The initial trilogy featured fights that were not only as close as they come, but also as entertaining as any before them. Many boxing experts suggested that Marquez was robbed at least once or twice in their battles (some believe all three times), which led almost all to believe that the two are simply too great combatants and neither could take that proverbial next step to prove who was the better man.
Marquez (55-6-1, 40 KOs) flattened Pacquiao with one of the best counter right hands in boxing history, a punch so perfect, so powerful that once it detonated on Pacquiao’s jaw, the Filipino superstar was out cold. Pacquiao fell flat on his face, his arms tucked under his body. Referee Kenny Bayless didn’t need to count – but he did – because Pacquiao was not moving, not getting up any time soon.

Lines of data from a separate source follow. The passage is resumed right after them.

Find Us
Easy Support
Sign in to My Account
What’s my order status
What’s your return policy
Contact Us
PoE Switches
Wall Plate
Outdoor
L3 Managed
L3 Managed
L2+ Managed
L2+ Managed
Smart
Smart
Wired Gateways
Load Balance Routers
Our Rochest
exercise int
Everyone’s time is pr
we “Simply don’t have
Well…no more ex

Eventually the veteran third man reached ten, stamping an emphatic victory for one of Mexico’s greatest ever champions and possibly signaling an end to one of the sport’s greatest rivalries. In one of the year’s best fights that gave birth to one of 2012’s most fantastic knockouts, Marquez erased all doubt as to who the superior fighter is.
Marquez knocked Pacquiao down with a powerful overhand right in the third and it seemed at that point that Marquez might be able to pull off the minor upset. Pacquiao rose to his feet but he was very wobbly. Marquez didn’t rush in and instead countered the woozy congressman’s attacks. But like all three previous battles, Pacquiao was too tough and too excellent to lose and fought his way back into the fight.

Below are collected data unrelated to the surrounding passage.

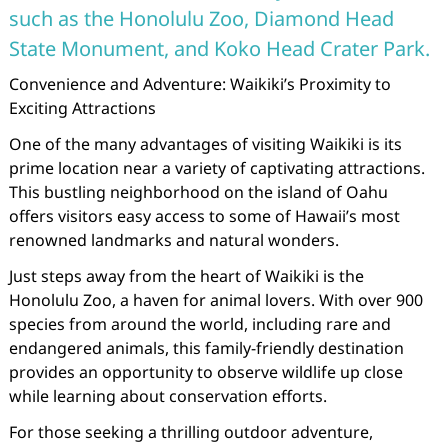
such as the Honolulu Zoo, Diamond Head
State Monument, and Koko Head Crater Park.
Convenience and Adventure: Waikiki’s Proximity to
Exciting Attractions
One of the many advantages of visiting Waikiki is its
prime location near a variety of captivating attractions.
This bustling neighborhood on the island of Oahu
offers visitors easy access to some of Hawaii’s most
renowned landmarks and natural wonders.
Just steps away from the heart of Waikiki is the
Honolulu Zoo, a haven for animal lovers. With over 900
species from around the world, including rare and
endangered animals, this family-friendly destination
provides an opportunity to observe wildlife up close
while learning about conservation efforts.
For those seeking a thrilling outdoor adventure,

Marquez played it safely in the fourth, but when he opened his arsenal a bit too much in the fifth, a rejuvenated Pacquiao delivered his trademark lead left hand. The punch sent Marquez sprawling backward and eventually down. Like always, the war was on.
The two welterweights ripped into each other and traded bombs in every corner of the ring. Like so many previous wars the two have fought in, it was a virtual phone booth with every punch able to end the fight. Both were wobbled, both were staggered, and both landed ferocious shots. Each gave as good as they got which made for one of the best displays of sheer willpower and killer instinct in years.
Marquez’ nose was bloodied and his face was quickly becoming a swollen, gruesome mask. Pacquiao was becoming busted up as well, but it appeared as though Pacquiao had turned the tides in his favor and began raking Marquez. Again they stood toe-to-toe but when Pacquiao chased Marquez into his corner, the Mexican unfurled the sort of punch that will loop on highlight reels until the end of time.
Pacquiao (54-5-2, 38 KOs) was iced and counted out at the 2:59 mark of the sixth, marking the potential end of an era. It’s doubtful the mega fight between he and Floyd Mayweather will ever happen now, but the short-term possibilities for Marquez are endless. He scored by far the biggest win of his illustrious career but at 39, there’s no telling how much longer he’ll be able to stick around.